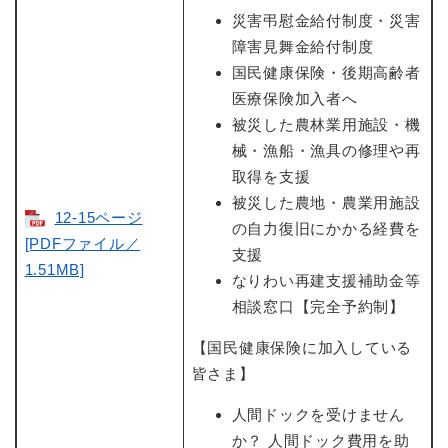
災害弔慰金給付制度・災害
障害見舞金給付制度
国民健康保険・後期高齢者
医療保険加入者へ
被災した農林業用施設・機
械・漁船・漁具の修理や再
取得を支援
被災した農地・農業用施設
12-15ページ
の自力復旧にかかる経費を
[PDFファイル／
支援
1.51MB]
なりわい再建支援補助金等
相談窓口【完全予約制】
【国民健康保険に加入している
皆さま】
人間ドックを受けません
か？ 人間ドック費用を助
= = = = = = =
Task description: Only text belongs in the copy: repeat each line of the data exactly and leave out the pictures.

Finished task:
災害弔慰金給付制度・災害
障害見舞金給付制度
国民健康保険・後期高齢者
医療保険加入者へ
被災した農林業用施設・機
械・漁船・漁具の修理や再
取得を支援
被災した農地・農業用施設
12-15ページ
の自力復旧にかかる経費を
[PDFファイル／
支援
1.51MB]
なりわい再建支援補助金等
相談窓口【完全予約制】
【国民健康保険に加入している
皆さま】
人間ドックを受けません
か？ 人間ドック費用を助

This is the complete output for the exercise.